**TASK INSTRUCTIONS**.
The answer must consist of every record below, reproduced exactly.

TASK INPUTS section start

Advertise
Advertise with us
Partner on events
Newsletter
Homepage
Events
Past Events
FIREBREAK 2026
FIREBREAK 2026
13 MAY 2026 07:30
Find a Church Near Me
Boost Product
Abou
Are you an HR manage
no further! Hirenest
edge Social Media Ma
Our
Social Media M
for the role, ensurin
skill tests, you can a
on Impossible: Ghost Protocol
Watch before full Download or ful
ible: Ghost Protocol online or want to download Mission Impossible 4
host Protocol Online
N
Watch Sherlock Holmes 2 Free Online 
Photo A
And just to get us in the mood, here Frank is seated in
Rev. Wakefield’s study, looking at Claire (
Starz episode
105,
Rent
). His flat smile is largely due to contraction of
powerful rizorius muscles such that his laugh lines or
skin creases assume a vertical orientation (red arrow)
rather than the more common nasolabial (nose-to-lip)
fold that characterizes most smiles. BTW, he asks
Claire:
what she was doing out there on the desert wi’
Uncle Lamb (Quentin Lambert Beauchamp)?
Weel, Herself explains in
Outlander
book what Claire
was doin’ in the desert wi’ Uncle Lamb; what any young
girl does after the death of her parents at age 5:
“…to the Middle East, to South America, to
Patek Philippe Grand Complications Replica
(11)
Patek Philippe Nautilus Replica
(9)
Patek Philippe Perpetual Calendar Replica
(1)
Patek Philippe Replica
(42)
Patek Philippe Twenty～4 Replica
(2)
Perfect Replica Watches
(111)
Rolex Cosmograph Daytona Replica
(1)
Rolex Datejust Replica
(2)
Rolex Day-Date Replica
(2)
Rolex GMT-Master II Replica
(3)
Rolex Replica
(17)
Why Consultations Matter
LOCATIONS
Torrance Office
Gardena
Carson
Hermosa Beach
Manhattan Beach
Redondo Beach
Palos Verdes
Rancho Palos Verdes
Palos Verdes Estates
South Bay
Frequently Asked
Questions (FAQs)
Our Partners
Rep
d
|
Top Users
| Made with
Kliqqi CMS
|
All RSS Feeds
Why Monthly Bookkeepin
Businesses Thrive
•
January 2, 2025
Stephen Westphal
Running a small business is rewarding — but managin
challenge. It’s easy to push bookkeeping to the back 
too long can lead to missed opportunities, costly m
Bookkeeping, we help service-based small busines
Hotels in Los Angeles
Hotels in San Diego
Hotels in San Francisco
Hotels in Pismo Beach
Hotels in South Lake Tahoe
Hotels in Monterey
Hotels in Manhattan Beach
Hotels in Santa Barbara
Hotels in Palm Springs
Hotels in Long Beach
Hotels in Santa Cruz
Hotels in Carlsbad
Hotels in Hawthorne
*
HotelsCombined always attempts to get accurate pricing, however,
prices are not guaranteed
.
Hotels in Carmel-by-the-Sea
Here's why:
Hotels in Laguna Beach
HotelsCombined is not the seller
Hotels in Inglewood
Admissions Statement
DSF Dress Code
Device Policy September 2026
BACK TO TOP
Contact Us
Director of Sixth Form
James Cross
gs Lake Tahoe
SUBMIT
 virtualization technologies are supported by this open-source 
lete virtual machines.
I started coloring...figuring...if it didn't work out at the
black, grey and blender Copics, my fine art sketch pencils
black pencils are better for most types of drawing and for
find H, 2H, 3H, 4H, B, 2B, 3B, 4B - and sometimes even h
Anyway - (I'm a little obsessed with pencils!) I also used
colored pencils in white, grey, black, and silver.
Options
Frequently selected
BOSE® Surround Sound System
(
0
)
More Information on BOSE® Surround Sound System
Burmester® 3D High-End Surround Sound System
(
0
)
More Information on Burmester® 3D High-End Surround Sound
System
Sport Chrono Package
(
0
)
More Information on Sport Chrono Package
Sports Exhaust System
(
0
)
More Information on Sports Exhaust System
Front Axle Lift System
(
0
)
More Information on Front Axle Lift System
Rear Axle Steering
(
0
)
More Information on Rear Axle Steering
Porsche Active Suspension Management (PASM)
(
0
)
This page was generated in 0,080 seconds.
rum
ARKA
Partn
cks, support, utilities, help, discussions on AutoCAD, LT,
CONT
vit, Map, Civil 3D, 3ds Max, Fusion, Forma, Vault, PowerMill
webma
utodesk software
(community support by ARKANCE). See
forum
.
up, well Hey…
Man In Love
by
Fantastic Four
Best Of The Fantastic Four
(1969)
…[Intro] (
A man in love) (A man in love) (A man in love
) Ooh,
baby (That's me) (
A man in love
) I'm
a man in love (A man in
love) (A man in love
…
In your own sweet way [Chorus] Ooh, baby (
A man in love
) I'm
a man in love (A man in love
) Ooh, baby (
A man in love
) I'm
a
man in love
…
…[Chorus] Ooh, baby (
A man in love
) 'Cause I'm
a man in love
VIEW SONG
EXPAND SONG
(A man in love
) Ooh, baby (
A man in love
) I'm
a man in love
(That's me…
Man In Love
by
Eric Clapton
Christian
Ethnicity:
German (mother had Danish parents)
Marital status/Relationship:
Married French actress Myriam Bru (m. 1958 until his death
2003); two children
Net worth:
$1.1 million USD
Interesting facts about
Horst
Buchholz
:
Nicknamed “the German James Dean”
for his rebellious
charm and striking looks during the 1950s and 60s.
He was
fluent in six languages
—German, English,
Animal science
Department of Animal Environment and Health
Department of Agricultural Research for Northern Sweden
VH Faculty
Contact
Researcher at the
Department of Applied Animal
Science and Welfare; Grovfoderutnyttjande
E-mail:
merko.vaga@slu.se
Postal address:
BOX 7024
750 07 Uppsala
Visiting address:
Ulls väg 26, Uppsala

TASK INPUTS section end

**ANSWER TO THE EXERCISE**.
Advertise
Advertise with us
Partner on events
Newsletter
Homepage
Events
Past Events
FIREBREAK 2026
FIREBREAK 2026
13 MAY 2026 07:30
Find a Church Near Me
Boost Product
Abou
Are you an HR manage
no further! Hirenest
edge Social Media Ma
Our
Social Media M
for the role, ensurin
skill tests, you can a
on Impossible: Ghost Protocol
Watch before full Download or ful
ible: Ghost Protocol online or want to download Mission Impossible 4
host Protocol Online
N
Watch Sherlock Holmes 2 Free Online 
Photo A
And just to get us in the mood, here Frank is seated in
Rev. Wakefield’s study, looking at Claire (
Starz episode
105,
Rent
). His flat smile is largely due to contraction of
powerful rizorius muscles such that his laugh lines or
skin creases assume a vertical orientation (red arrow)
rather than the more common nasolabial (nose-to-lip)
fold that characterizes most smiles. BTW, he asks
Claire:
what she was doing out there on the desert wi’
Uncle Lamb (Quentin Lambert Beauchamp)?
Weel, Herself explains in
Outlander
book what Claire
was doin’ in the desert wi’ Uncle Lamb; what any young
girl does after the death of her parents at age 5:
“…to the Middle East, to South America, to
Patek Philippe Grand Complications Replica
(11)
Patek Philippe Nautilus Replica
(9)
Patek Philippe Perpetual Calendar Replica
(1)
Patek Philippe Replica
(42)
Patek Philippe Twenty～4 Replica
(2)
Perfect Replica Watches
(111)
Rolex Cosmograph Daytona Replica
(1)
Rolex Datejust Replica
(2)
Rolex Day-Date Replica
(2)
Rolex GMT-Master II Replica
(3)
Rolex Replica
(17)
Why Consultations Matter
LOCATIONS
Torrance Office
Gardena
Carson
Hermosa Beach
Manhattan Beach
Redondo Beach
Palos Verdes
Rancho Palos Verdes
Palos Verdes Estates
South Bay
Frequently Asked
Questions (FAQs)
Our Partners
Rep
d
|
Top Users
| Made with
Kliqqi CMS
|
All RSS Feeds
Why Monthly Bookkeepin
Businesses Thrive
•
January 2, 2025
Stephen Westphal
Running a small business is rewarding — but managin
challenge. It’s easy to push bookkeeping to the back 
too long can lead to missed opportunities, costly m
Bookkeeping, we help service-based small busines
Hotels in Los Angeles
Hotels in San Diego
Hotels in San Francisco
Hotels in Pismo Beach
Hotels in South Lake Tahoe
Hotels in Monterey
Hotels in Manhattan Beach
Hotels in Santa Barbara
Hotels in Palm Springs
Hotels in Long Beach
Hotels in Santa Cruz
Hotels in Carlsbad
Hotels in Hawthorne
*
HotelsCombined always attempts to get accurate pricing, however,
prices are not guaranteed
.
Hotels in Carmel-by-the-Sea
Here's why:
Hotels in Laguna Beach
HotelsCombined is not the seller
Hotels in Inglewood
Admissions Statement
DSF Dress Code
Device Policy September 2026
BACK TO TOP
Contact Us
Director of Sixth Form
James Cross
gs Lake Tahoe
SUBMIT
 virtualization technologies are supported by this open-source 
lete virtual machines.
I started coloring...figuring...if it didn't work out at the
black, grey and blender Copics, my fine art sketch pencils
black pencils are better for most types of drawing and for
find H, 2H, 3H, 4H, B, 2B, 3B, 4B - and sometimes even h
Anyway - (I'm a little obsessed with pencils!) I also used
colored pencils in white, grey, black, and silver.
Options
Frequently selected
BOSE® Surround Sound System
(
0
)
More Information on BOSE® Surround Sound System
Burmester® 3D High-End Surround Sound System
(
0
)
More Information on Burmester® 3D High-End Surround Sound
System
Sport Chrono Package
(
0
)
More Information on Sport Chrono Package
Sports Exhaust System
(
0
)
More Information on Sports Exhaust System
Front Axle Lift System
(
0
)
More Information on Front Axle Lift System
Rear Axle Steering
(
0
)
More Information on Rear Axle Steering
Porsche Active Suspension Management (PASM)
(
0
)
This page was generated in 0,080 seconds.
rum
ARKA
Partn
cks, support, utilities, help, discussions on AutoCAD, LT,
CONT
vit, Map, Civil 3D, 3ds Max, Fusion, Forma, Vault, PowerMill
webma
utodesk software
(community support by ARKANCE). See
forum
.
up, well Hey…
Man In Love
by
Fantastic Four
Best Of The Fantastic Four
(1969)
…[Intro] (
A man in love) (A man in love) (A man in love
) Ooh,
baby (That's me) (
A man in love
) I'm
a man in love (A man in
love) (A man in love
…
In your own sweet way [Chorus] Ooh, baby (
A man in love
) I'm
a man in love (A man in love
) Ooh, baby (
A man in love
) I'm
a
man in love
…
…[Chorus] Ooh, baby (
A man in love
) 'Cause I'm
a man in love
VIEW SONG
EXPAND SONG
(A man in love
) Ooh, baby (
A man in love
) I'm
a man in love
(That's me…
Man In Love
by
Eric Clapton
Christian
Ethnicity:
German (mother had Danish parents)
Marital status/Relationship:
Married French actress Myriam Bru (m. 1958 until his death
2003); two children
Net worth:
$1.1 million USD
Interesting facts about
Horst
Buchholz
:
Nicknamed “the German James Dean”
for his rebellious
charm and striking looks during the 1950s and 60s.
He was
fluent in six languages
—German, English,
Animal science
Department of Animal Environment and Health
Department of Agricultural Research for Northern Sweden
VH Faculty
Contact
Researcher at the
Department of Applied Animal
Science and Welfare; Grovfoderutnyttjande
E-mail:
merko.vaga@slu.se
Postal address:
BOX 7024
750 07 Uppsala
Visiting address:
Ulls väg 26, Uppsala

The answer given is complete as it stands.